Today, then, a brief look at the 13 Europeans participating in today’s first round action.
Headlining the Europack is definitely Vanderbilt’s Jeffery Taylor. Hailing from Norrkoping, Sweden, the junior averaged a fantastic line of 15.1 points, 5.4 rebounds, 2.4 assists and 1.7 stocks (steals plus blocks, stat category courtesy Bill Simmons) – all career highs excepting the boards – while representing the centerpiece of the Commodores’ offense after packing 25 pounds on during the offseason.
Worse yet for Vandy opponents Richmond: Local media covering the SEC tournament report that Taylor has found “a part of his game that has been missing at times this season,” namely aggressiveness – to the tune of 20.66 points per in three tourney games on 19-of-27 shooting on twos. “I think before [the SEC Tournament], I kind of faded in and out of aggressiveness,” the Swede was quoted as saying. Said aggression would prove useful in the bigger tournament: Vanderbilt has run up a record of 17-3 this season when Taylor scores 15 points or more.
Istanbul’s Deniz Kilicli had an admirable sophomore year with West Virginia University in 2010-11: The 6’9” 270-pounder (2.06 meters, 123 kilograms) played big this season, getting quintuple the playing time over 2009-10 and rewarding the Mountaineers with 4.1 rebounds per 16.3 minutes.
Kilicli’s ball-handling is improving, but the young Turk has seen a slight curtailing of minutes during the regular season’s conclusion and conference tournament.
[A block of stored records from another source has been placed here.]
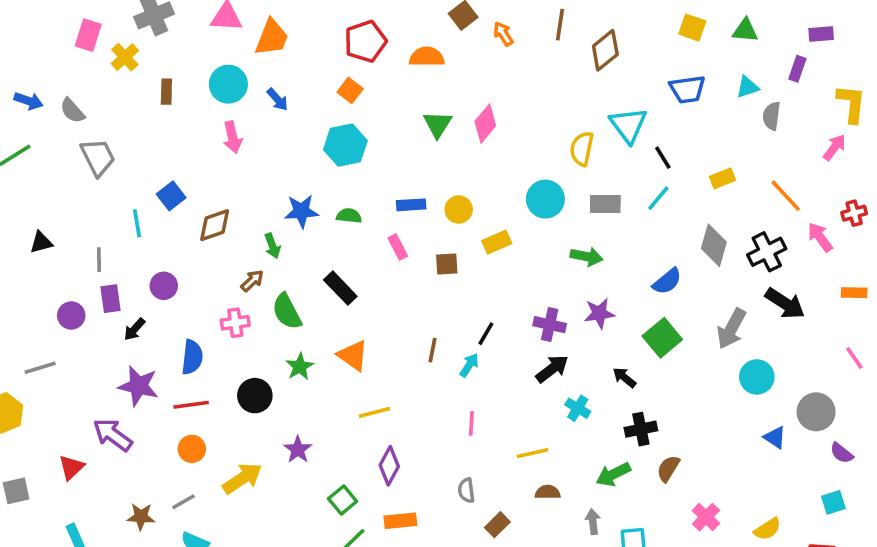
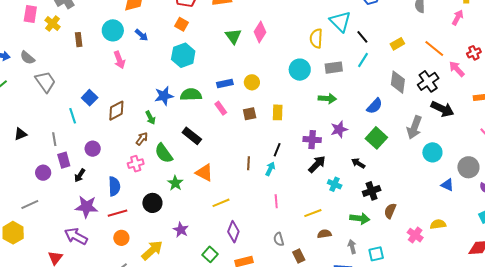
green semicircle: (349, 216) -> (191, 95), size x1.5
yellow rectangle: (497, 242) -> (278, 112), moved, turned -56
green arrow: (613, 474) -> (360, 218), turned -138
brown rectangle: (497, 525) -> (299, 256), turned -64
yellow semicircle: (767, 529) -> (438, 224), moved, turned -147

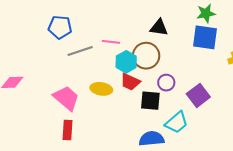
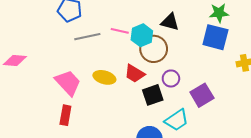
cyan hexagon: (126, 62) -> (142, 35), moved
black square: (150, 101) -> (153, 95), turned -30

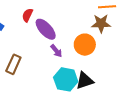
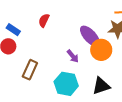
purple ellipse: (46, 29) -> (90, 36), moved
cyan hexagon: (66, 79) -> (66, 84), moved

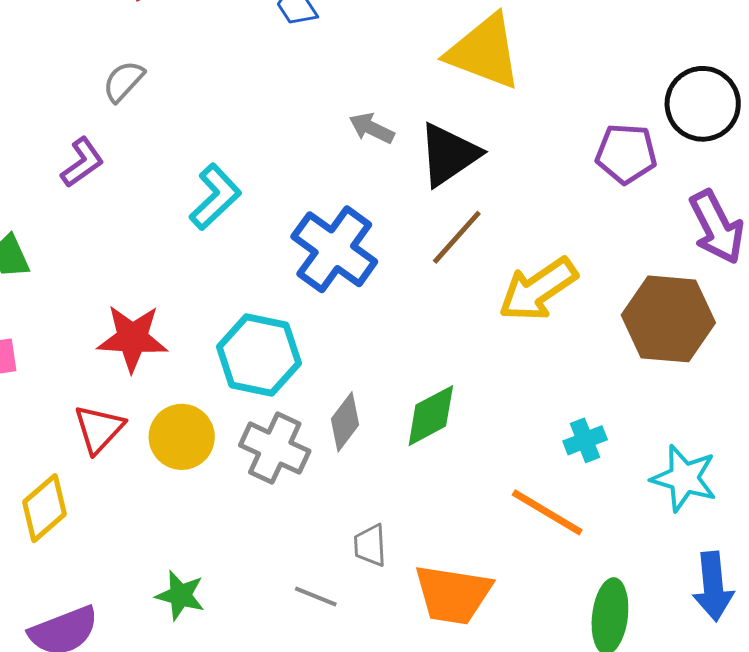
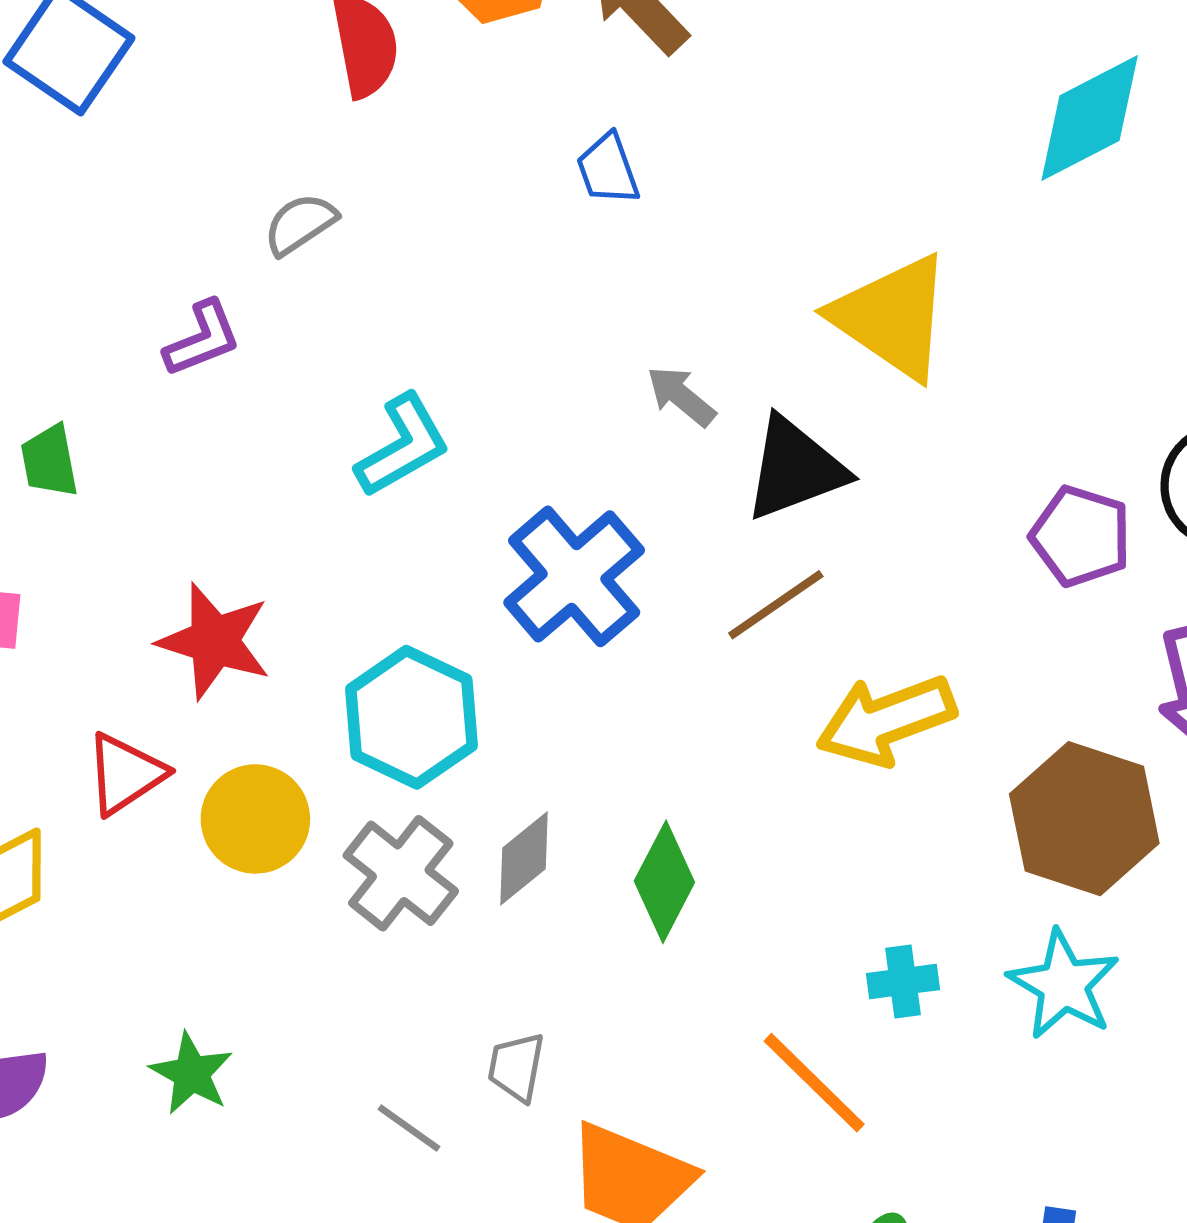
green diamond: (431, 416) -> (664, 882), turned -48
cyan star: (684, 478) -> (1064, 985), moved

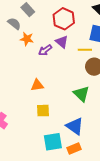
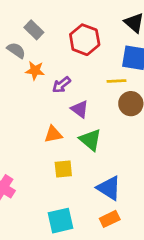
purple triangle: (62, 42) -> (80, 109), moved
green triangle: (81, 94) -> (90, 140), moved
cyan square: (53, 142) -> (60, 221), moved

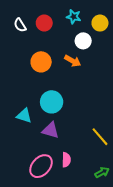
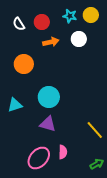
yellow circle: (100, 23) -> (91, 15), moved
orange arrow: (73, 61) -> (51, 42), moved, turned -42
orange circle: (41, 62) -> (24, 64), moved
cyan triangle: (24, 116) -> (15, 105), moved, turned -35

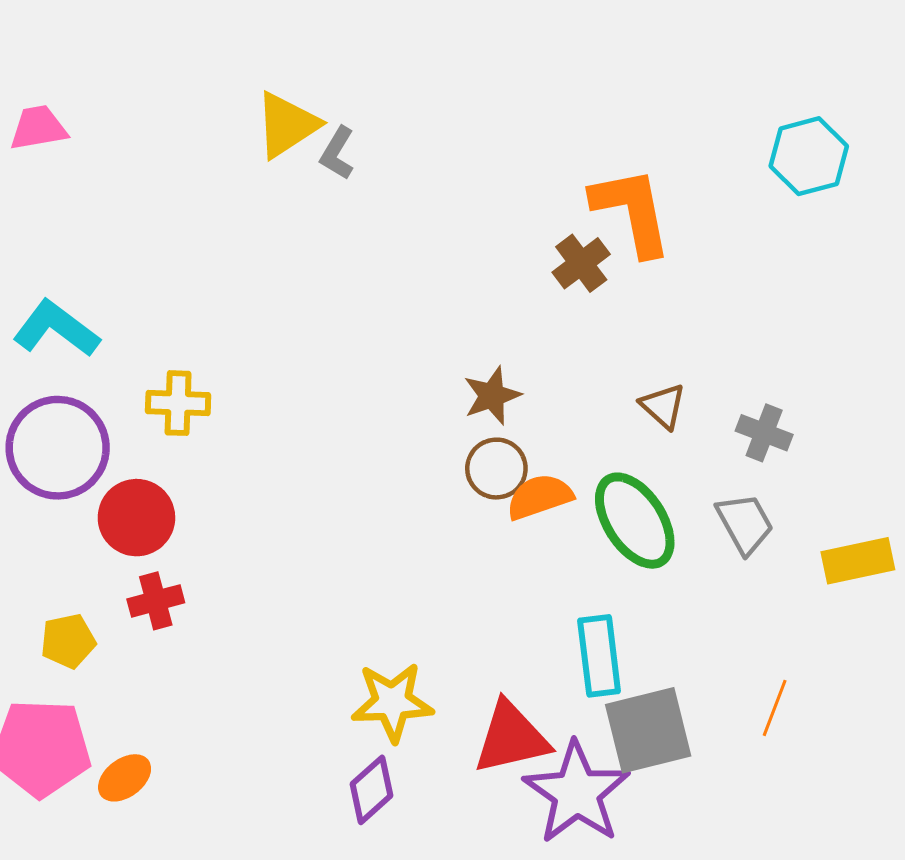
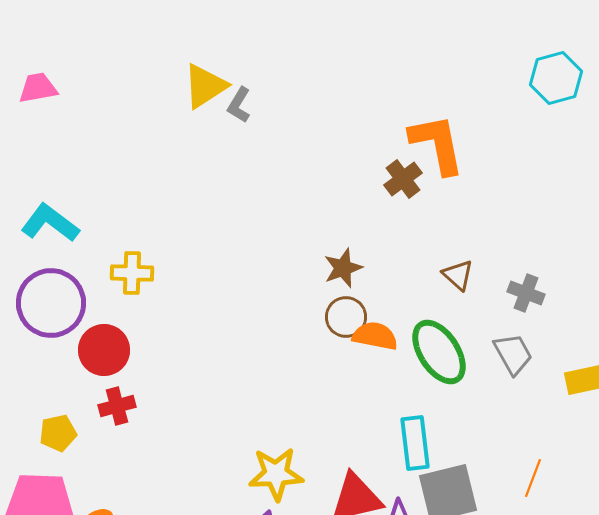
cyan hexagon: (809, 156) -> (556, 78), moved
orange semicircle: (540, 497) -> (375, 336), turned 30

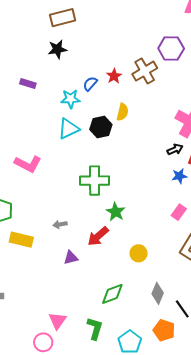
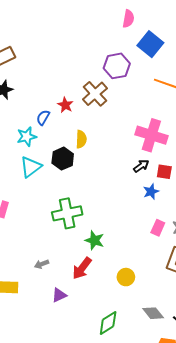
gray diamond: (158, 293) -> (153, 313), turned -50

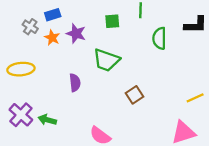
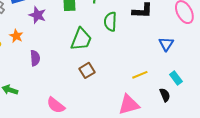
orange star: (52, 38) -> (16, 36), moved
green trapezoid: (106, 60) -> (81, 39), moved, turned -90

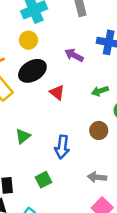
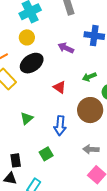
red triangle: (57, 92) -> (59, 87), moved
brown circle: (99, 130) -> (90, 110), size x1.6

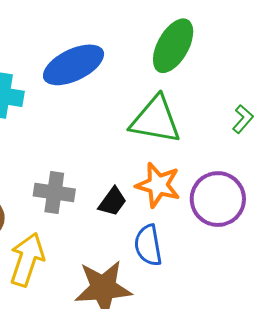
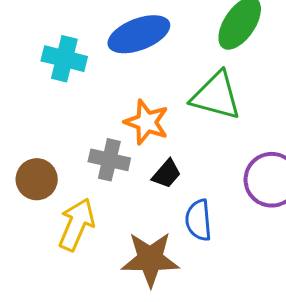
orange star: (158, 185) -> (147, 122), moved

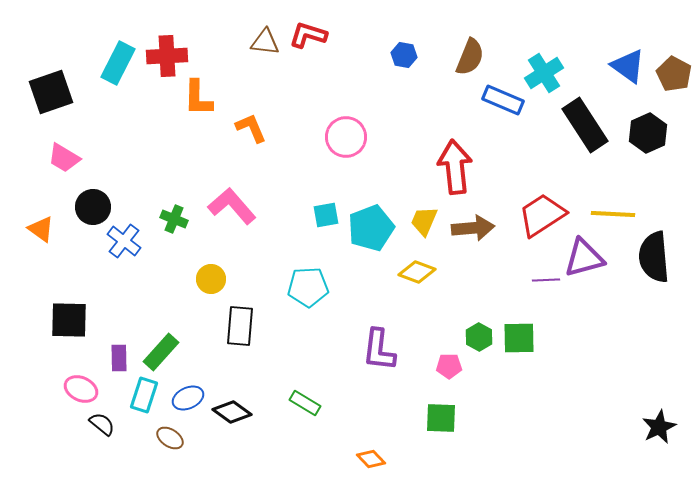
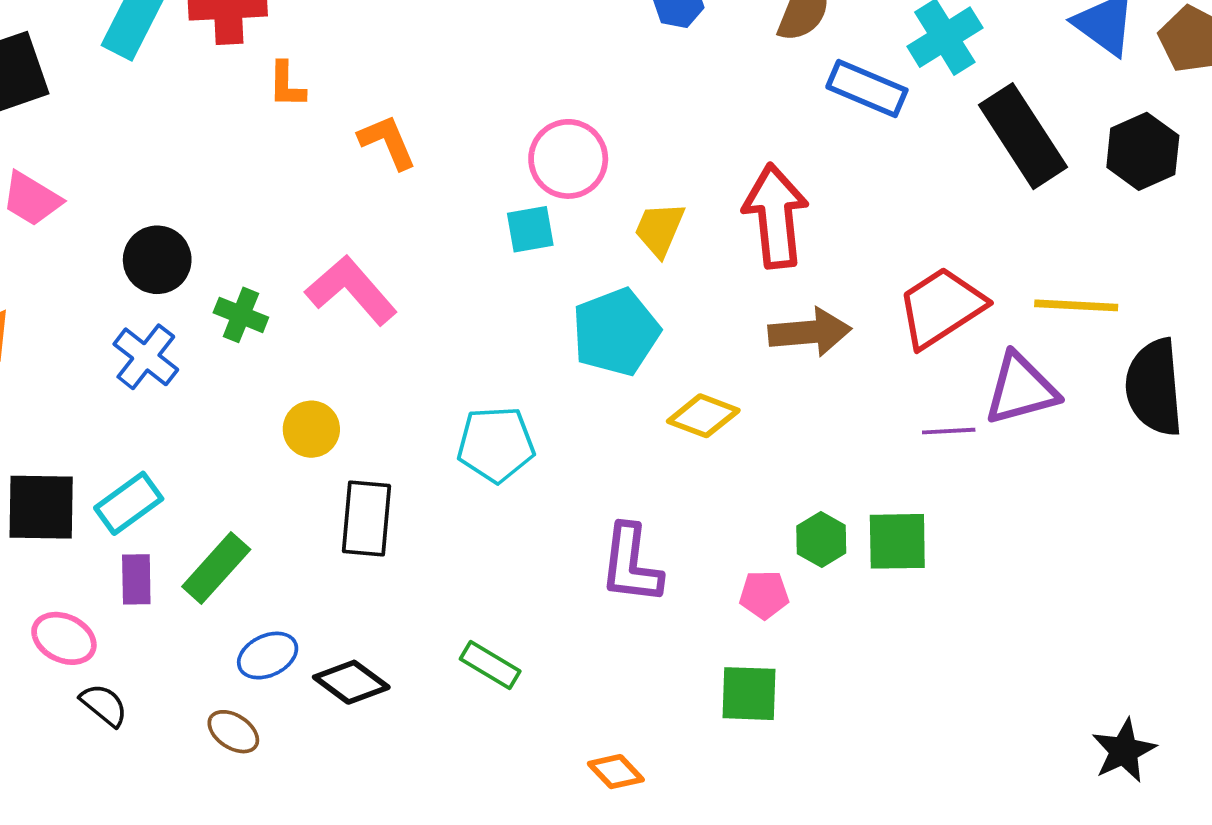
orange L-shape: (198, 98) -> (287, 85), size x0.7
black circle: (93, 207) -> (157, 260), moved
cyan square: (326, 215) -> (530, 229), moved
yellow trapezoid: (424, 221) -> (660, 229), moved
cyan rectangle: (144, 395) -> (129, 503), moved, turned 36
black star: (659, 427) -> (1124, 751), moved

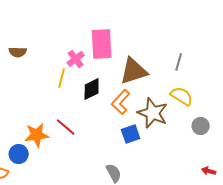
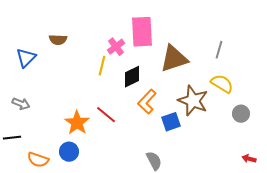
orange L-shape: (121, 102) -> (147, 102), moved
orange star: (37, 135) -> (77, 123), turned -30
blue circle: (19, 154) -> (69, 152), moved

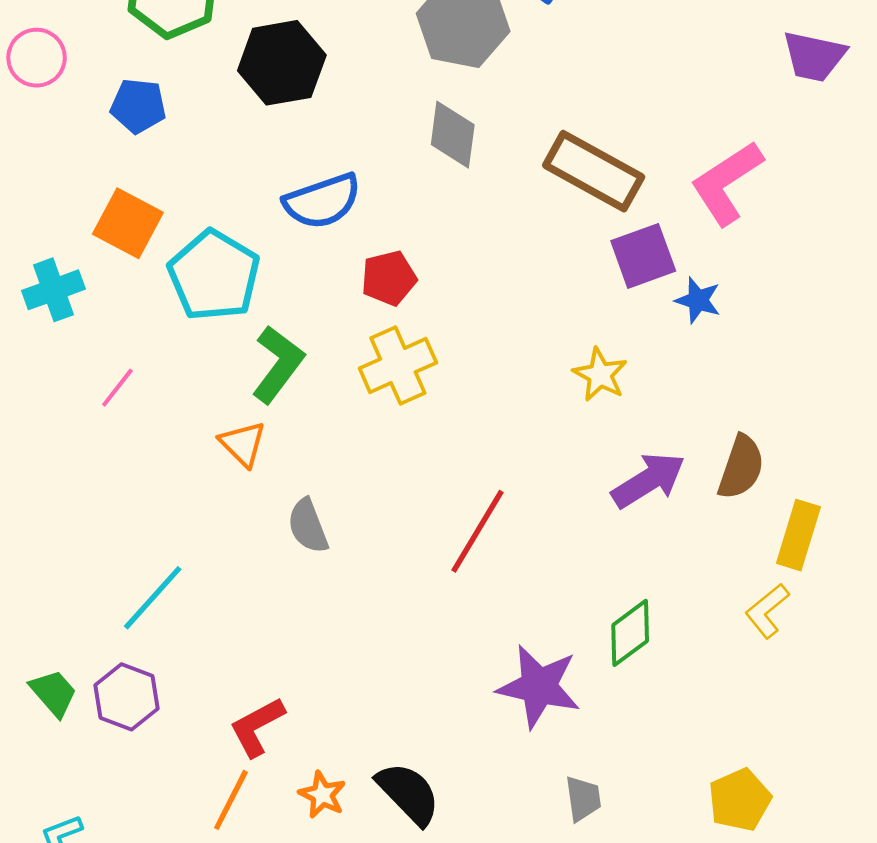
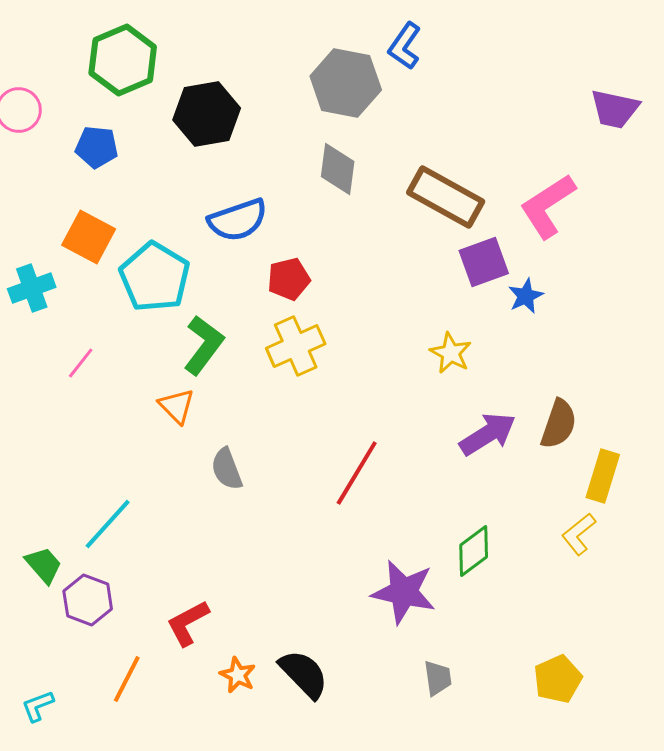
blue star: (698, 300) -> (526, 296), turned 30
green trapezoid: (53, 693) -> (44, 565), moved
orange line: (231, 800) -> (127, 679), moved

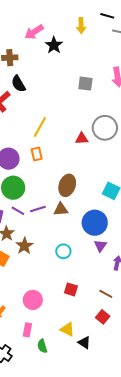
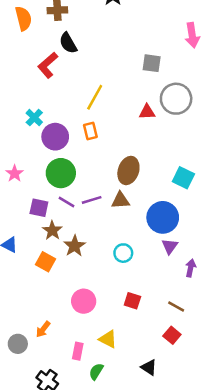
gray square: (85, 84) -> (152, 63), moved
pink circle: (33, 300) -> (84, 301), moved
yellow triangle: (67, 329) -> (108, 339), moved
green semicircle: (42, 346) -> (96, 371), turned 48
Look for Kilicli to be grabbing boards in relief at the midway points of halves. And look for him to improve further in 2011 as part of the incipient Turkish invasion of the NBA destined to be in full swing by mid-decade.
Certainly the most international squad in the NCAA tournament is Gonzaga University. Bringing three Europeans and three Canadians (Canada is still considered a foreign country over there, isn’t it?), the 2010-11 edition of the Bulldogs bring a mix of individual playing styles and an offense designed around nearly always finding the open jumpshot – and to good effect, with the team’s 47.9% overall shooting 10th best among American university teams.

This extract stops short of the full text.